More than 70% of Danes think you can't win the Tour De France without the use of drugs
Doping cases go hand-in-hand with the cycling race Tour De France. So much so that three out of four Danes believe the next Tour De France winner will mostly likely be helped over the finish line by drugs.
A Voxmeter survey asked 1,005 respondents if the Tour de France could be won by a clean rider without the use of doping, and 72.2 percent answered 'no', Metroxpress reports.
Cycling legend disagrees
Bjarne Riis, Tinkoff-Saxo's team manager, who himself in 1996 won the Tour De France using banned drugs, said the judgement was made by people who didn't know what they were talking about.

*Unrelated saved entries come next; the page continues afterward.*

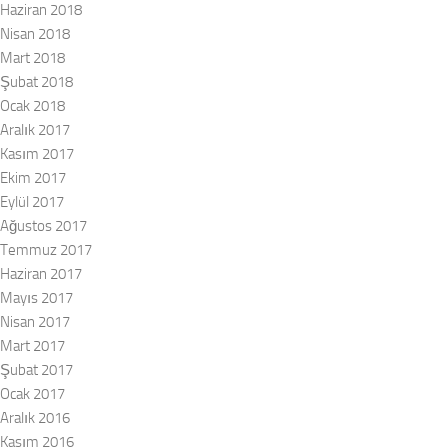
Haziran 2018
Nisan 2018
Mart 2018
Şubat 2018
Ocak 2018
Aralık 2017
Kasım 2017
Ekim 2017
Eylül 2017
Ağustos 2017
Temmuz 2017
Haziran 2017
Mayıs 2017
Nisan 2017
Mart 2017
Şubat 2017
Ocak 2017
Aralık 2016
Kasım 2016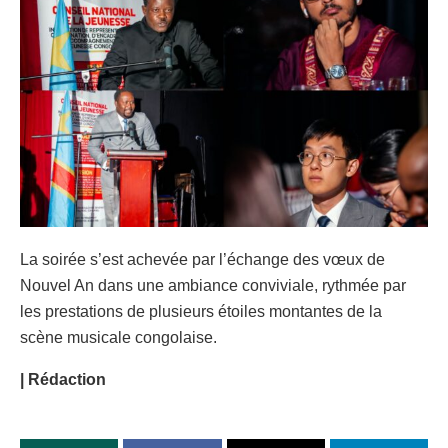
La soirée s’est achevée par l’échange des vœux de
Nouvel An dans une ambiance conviviale, rythmée par
les prestations de plusieurs étoiles montantes de la
scène musicale congolaise.
| Rédaction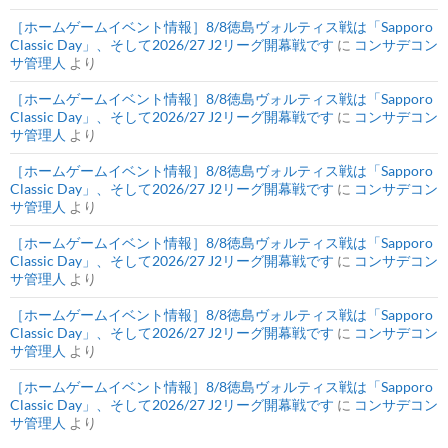
［ホームゲームイベント情報］8/8徳島ヴォルティス戦は「Sapporo
Classic Day」、そして2026/27 J2リーグ開幕戦です
に
コンサデコン
サ管理人
より
［ホームゲームイベント情報］8/8徳島ヴォルティス戦は「Sapporo
Classic Day」、そして2026/27 J2リーグ開幕戦です
に
コンサデコン
サ管理人
より
［ホームゲームイベント情報］8/8徳島ヴォルティス戦は「Sapporo
Classic Day」、そして2026/27 J2リーグ開幕戦です
に
コンサデコン
サ管理人
より
［ホームゲームイベント情報］8/8徳島ヴォルティス戦は「Sapporo
Classic Day」、そして2026/27 J2リーグ開幕戦です
に
コンサデコン
サ管理人
より
［ホームゲームイベント情報］8/8徳島ヴォルティス戦は「Sapporo
Classic Day」、そして2026/27 J2リーグ開幕戦です
に
コンサデコン
サ管理人
より
［ホームゲームイベント情報］8/8徳島ヴォルティス戦は「Sapporo
Classic Day」、そして2026/27 J2リーグ開幕戦です
に
コンサデコン
サ管理人
より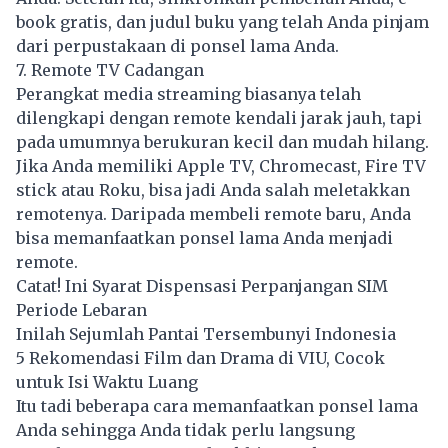
book gratis, dan judul buku yang telah Anda pinjam
dari perpustakaan di ponsel lama Anda.
7. Remote TV Cadangan
Perangkat media streaming biasanya telah
dilengkapi dengan remote kendali jarak jauh, tapi
pada umumnya berukuran kecil dan mudah hilang.
Jika Anda memiliki Apple TV, Chromecast, Fire TV
stick atau Roku, bisa jadi Anda salah meletakkan
remotenya. Daripada membeli remote baru, Anda
bisa memanfaatkan ponsel lama Anda menjadi
remote.
Catat! Ini Syarat Dispensasi Perpanjangan SIM
Periode Lebaran
Inilah Sejumlah Pantai Tersembunyi Indonesia
5 Rekomendasi Film dan Drama di VIU, Cocok
untuk Isi Waktu Luang
Itu tadi beberapa cara memanfaatkan ponsel lama
Anda sehingga Anda tidak perlu langsung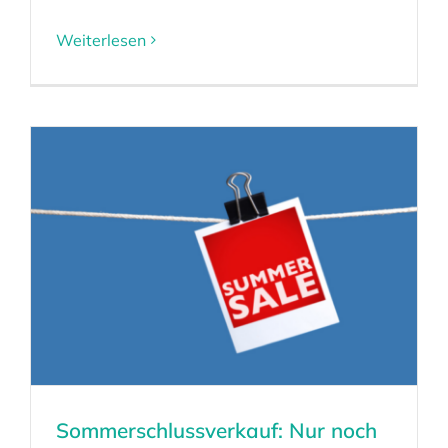
Weiterlesen
Sommerschlussverkauf: Nur noch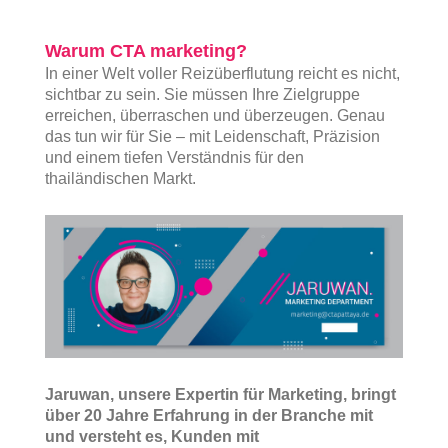
Warum CTA marketing?
In einer Welt voller Reizüberflutung reicht es nicht,
sichtbar zu sein. Sie müssen Ihre Zielgruppe
erreichen, überraschen und überzeugen. Genau
das tun wir für Sie – mit Leidenschaft, Präzision
und einem tiefen Verständnis für den
thailändischen Markt.
Jaruwan, unsere Expertin für Marketing, bringt
über 20 Jahre Erfahrung in der Branche mit
und versteht es, Kunden mit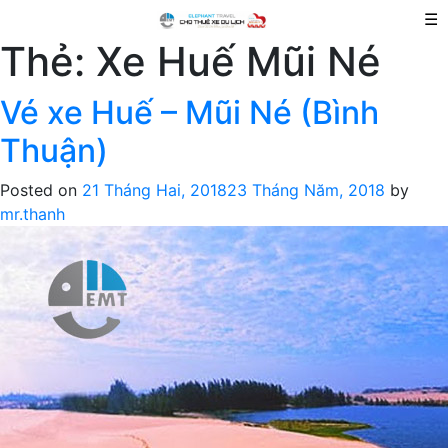
☰
Thẻ:
Xe Huế Mũi Né
Vé xe Huế – Mũi Né (Bình
Thuận)
Posted on
21 Tháng Hai, 2018
23 Tháng Năm, 2018
by
mr.thanh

He claimed the distrust is based on a limited awareness of how much the sport has been cleaned up lately.
"The people who have been asked have no knowledge of it and they haven't got a chance to learn more," he told Metroxpress.
"They speculate and they guess. That is all there is to it."
Tour de Doping
Riis admitted in 2007 to doping in his 1996 victory. His title was immediately withdrawn, but then restored in 2008 with a label indicating his doping offence.
"Cycling has its history and we can't communicate it any differently to how we do," he said.
We are doing our best to ensure a clean sport. We can't expect everyone to know what's going on."
More than half of all Tour De France winners in the last 20 years have admitted to doping.